Collected data
════════════════

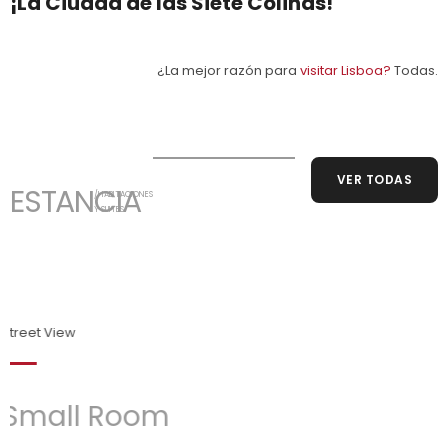
¡La Ciudad de las Siete Colinas!
¿La mejor razón para
visitar Lisboa?
Todas.
VER TODAS
ESTANCIA
/HABITACIONES
Y SUITES
Charming
Superior Room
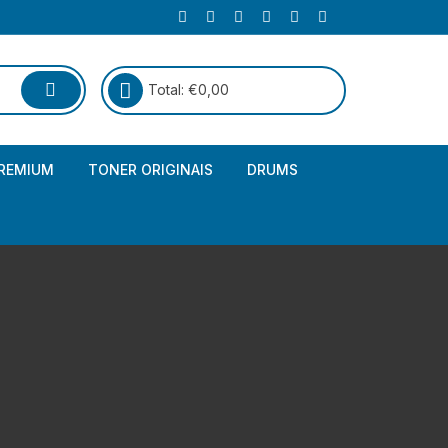
Total:
€
0,00
REMIUM
TONER ORIGINAIS
DRUMS
Canon
Brother – Genérico
HP
Canon – Genérico
Kyocera
Canon – Originais
Epson – Genéricos
HP – Genérico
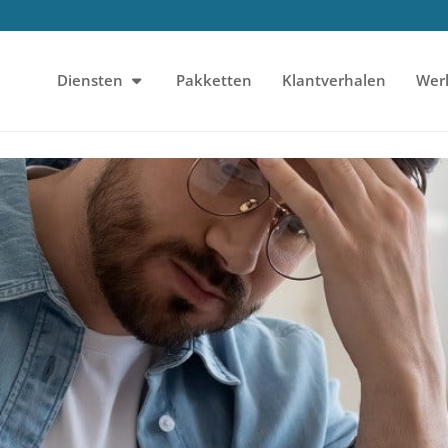
Diensten
Pakketten
Klantverhalen
Wer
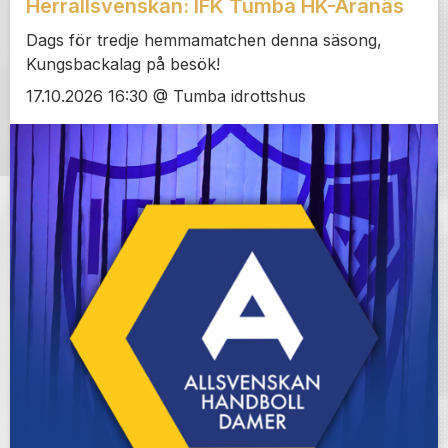
Herrallsvenskan: IFK Tumba HK-Aranäs
Dags för tredje hemmamatchen denna säsong,
Kungsbackalag på besök!
17.10.2026 16:30 @ Tumba idrottshus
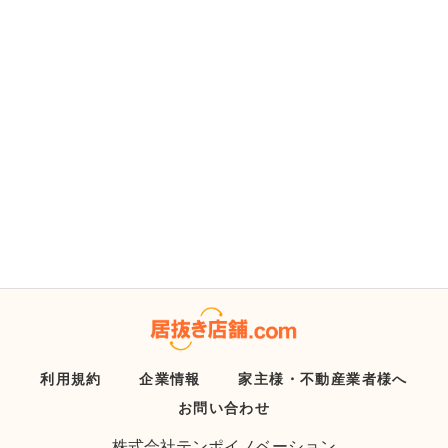
利用規約
企業情報
家主様・不動産業者様へ
お問い合わせ
株式会社テンポイノベーション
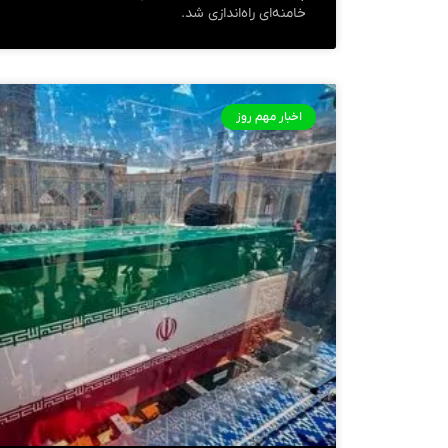
خامنه‌ای راه‌اندازی شد.
اخبار مهم روز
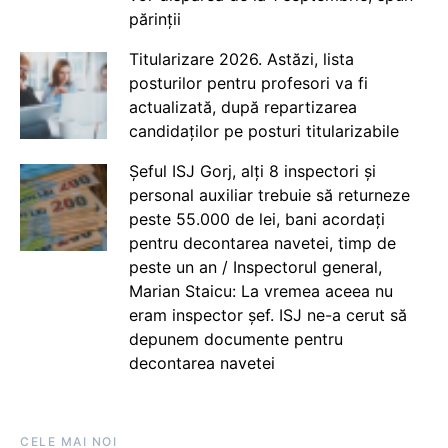
părinții
Titularizare 2026. Astăzi, lista
posturilor pentru profesori va fi
actualizată, după repartizarea
candidaților pe posturi titularizabile
Șeful ISJ Gorj, alți 8 inspectori și
personal auxiliar trebuie să returneze
peste 55.000 de lei, bani acordați
pentru decontarea navetei, timp de
peste un an / Inspectorul general,
Marian Staicu: La vremea aceea nu
eram inspector șef. ISJ ne-a cerut să
depunem documente pentru
decontarea navetei
CELE MAI NOI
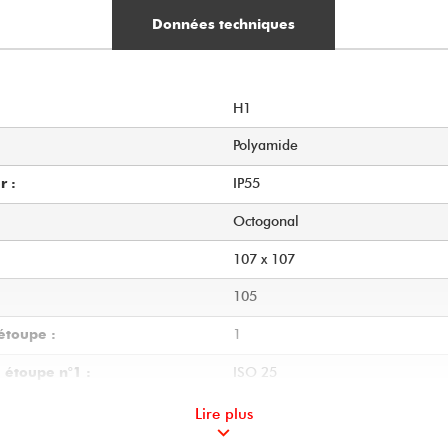
Données techniques
H1
Polyamide
IP55
r :
Octogonal
107 x 107
105
1
étoupe :
ISO 25
 étoupe n°1 :
Câble Ø 9 à Ø 18 mm
 du presse étoupe n°1 :
Lire plus
Polyamide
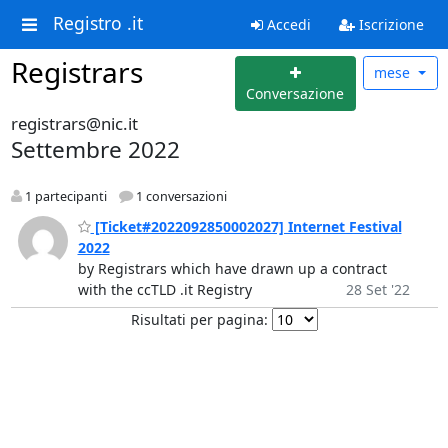
Registro .it
Accedi
Iscrizione
Registrars
mese
Conversazione
registrars@nic.it
Settembre 2022
1 partecipanti
1 conversazioni
[Ticket#2022092850002027] Internet Festival
2022
by Registrars which have drawn up a contract
with the ccTLD .it Registry
28 Set '22
Risultati per pagina:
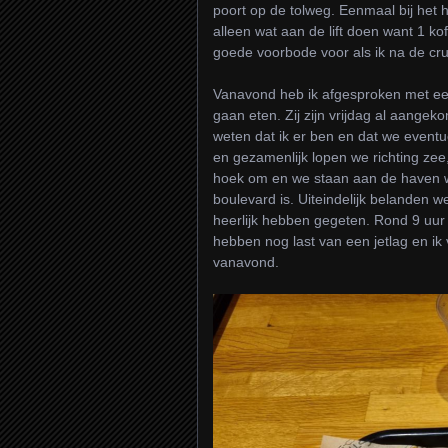
poort op de tolweg. Eenmaal bij het
alleen wat aan de lift doen want 1 kof
goede voorbode voor als ik na de crui
Vanavond heb ik afgesproken met een
gaan eten. Zij zijn vrijdag al aange
weten dat ik er ben en dat we eventu
en gezamenlijk lopen we richting zee, 
hoek om en we staan aan de haven wa
boulevard is. Uiteindelijk belanden 
heerlijk hebben gegeten. Rond 9 uur 
hebben nog last van een jetlag en ik 
vanavond.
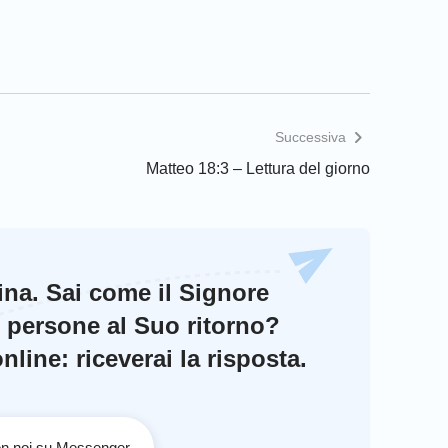
Successiva
Matteo 18:3 – Lettura del giorno
cina. Sai come il Signore
e persone al Suo ritorno?
line: riceverai la risposta.
con noi su Messenger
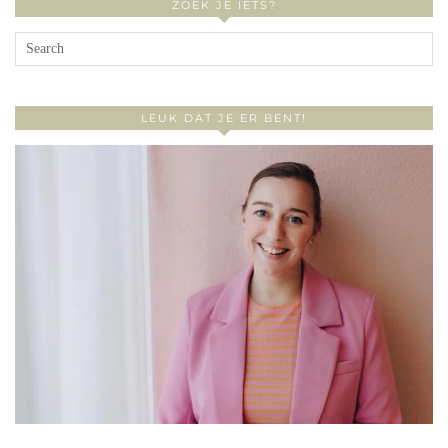
ZOEK JE IETS?
LEUK DAT JE ER BENT!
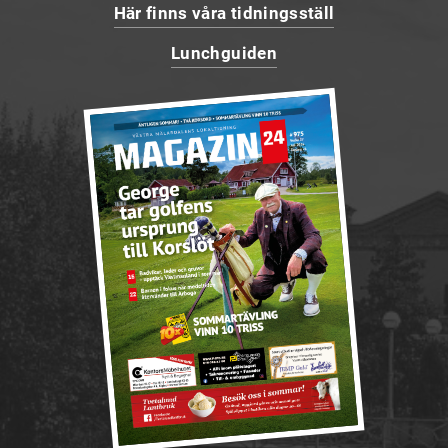
Här finns våra tidningsställ
Lunchguiden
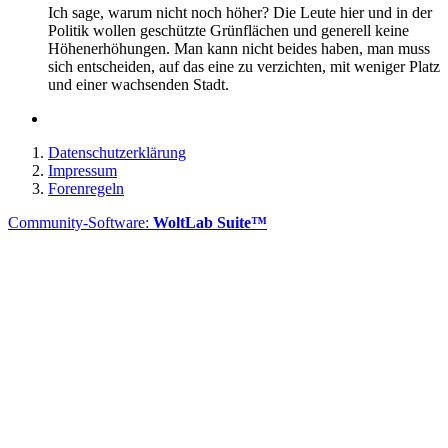
Ich sage, warum nicht noch höher? Die Leute hier und in der
Politik wollen geschützte Grünflächen und generell keine
Höhenerhöhungen. Man kann nicht beides haben, man muss
sich entscheiden, auf das eine zu verzichten, mit weniger Platz
und einer wachsenden Stadt.
Datenschutzerklärung
Impressum
Forenregeln
Community-Software:
WoltLab Suite™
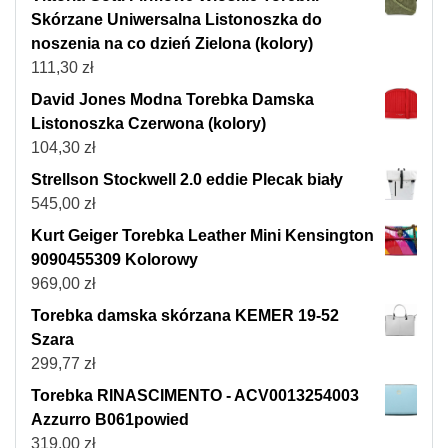
Skórzane Uniwersalna Listonoszka do
noszenia na co dzień Zielona (kolory)
111,30
zł
David Jones Modna Torebka Damska
Listonoszka Czerwona (kolory)
104,30
zł
Strellson Stockwell 2.0 eddie Plecak biały
545,00
zł
Kurt Geiger Torebka Leather Mini Kensington
9090455309 Kolorowy
969,00
zł
Torebka damska skórzana KEMER 19-52
Szara
299,77
zł
Torebka RINASCIMENTO - ACV0013254003
Azzurro B061powied
319,00
zł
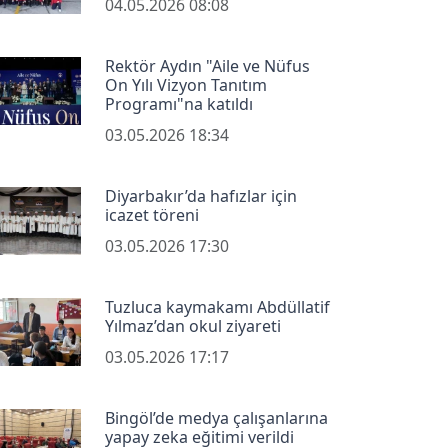
04.05.2026 08:08
Rektör Aydın "Aile ve Nüfus
On Yılı Vizyon Tanıtım
Programı"na katıldı
03.05.2026 18:34
Diyarbakır’da hafızlar için
icazet töreni
03.05.2026 17:30
Tuzluca kaymakamı Abdüllatif
Yılmaz’dan okul ziyareti
03.05.2026 17:17
Bingöl’de medya çalışanlarına
yapay zeka eğitimi verildi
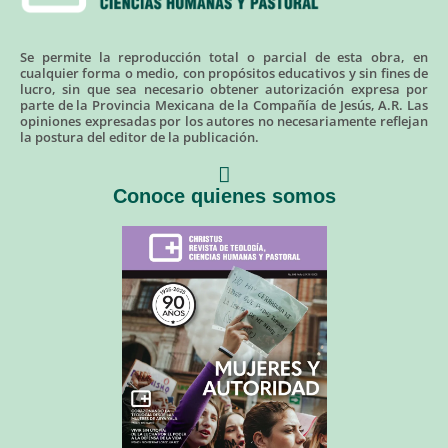
Se permite la reproducción total o parcial de esta obra, en
cualquier forma o medio, con propósitos educativos y sin fines de
lucro, sin que sea necesario obtener autorización expresa por
parte de la Provincia Mexicana de la Compañía de Jesús, A.R. Las
opiniones expresadas por los autores no necesariamente reflejan
la postura del editor de la publicación.
Conoce quienes somos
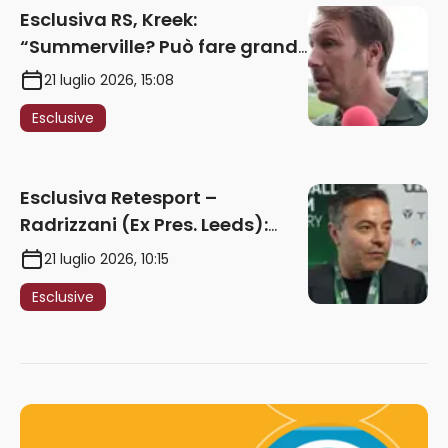
Esclusiva RS, Kreek:
“Summerville? Può fare grandi
cose in Serie A. Godts deve
21 luglio 2026, 15:08
maturare esperienza per
Esclusive
giocare nella Roma”
Esclusiva Retesport –
Radrizzani (Ex Pres. Leeds):
“Summerville ragazzo
21 luglio 2026, 10:15
speciale, in Italia con Gasp
Esclusive
può esplodere
definitivamente” – AUDIO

════════════════

* _BRIEF_:
Where a line of the records has the string "nicht", copy that line.

* _WRITTEN REPLY_:
Ich sage, warum nicht noch höher? Die Leute hier und in der
Höhenerhöhungen. Man kann nicht beides haben, man muss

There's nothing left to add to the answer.